From the listing that follows, report the number of lines with the word "жана" in them, and no other output.
Segment Start: MATERIAL FOR THIS TASK
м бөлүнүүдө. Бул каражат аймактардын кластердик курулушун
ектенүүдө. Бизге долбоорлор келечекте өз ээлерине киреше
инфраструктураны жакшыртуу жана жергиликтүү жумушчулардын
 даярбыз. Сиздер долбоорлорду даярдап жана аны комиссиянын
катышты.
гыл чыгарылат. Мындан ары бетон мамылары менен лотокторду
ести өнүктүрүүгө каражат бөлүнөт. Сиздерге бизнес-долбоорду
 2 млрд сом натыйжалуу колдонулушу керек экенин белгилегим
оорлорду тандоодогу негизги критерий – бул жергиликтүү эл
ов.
Segment End: MATERIAL FOR THIS TASK
Segment Start: MATERIAL FOR THIS TASK
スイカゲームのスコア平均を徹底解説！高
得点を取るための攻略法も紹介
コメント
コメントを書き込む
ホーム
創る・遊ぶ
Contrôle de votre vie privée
Segment End: MATERIAL FOR THIS TASK
» EXERCISE SOLUTION
2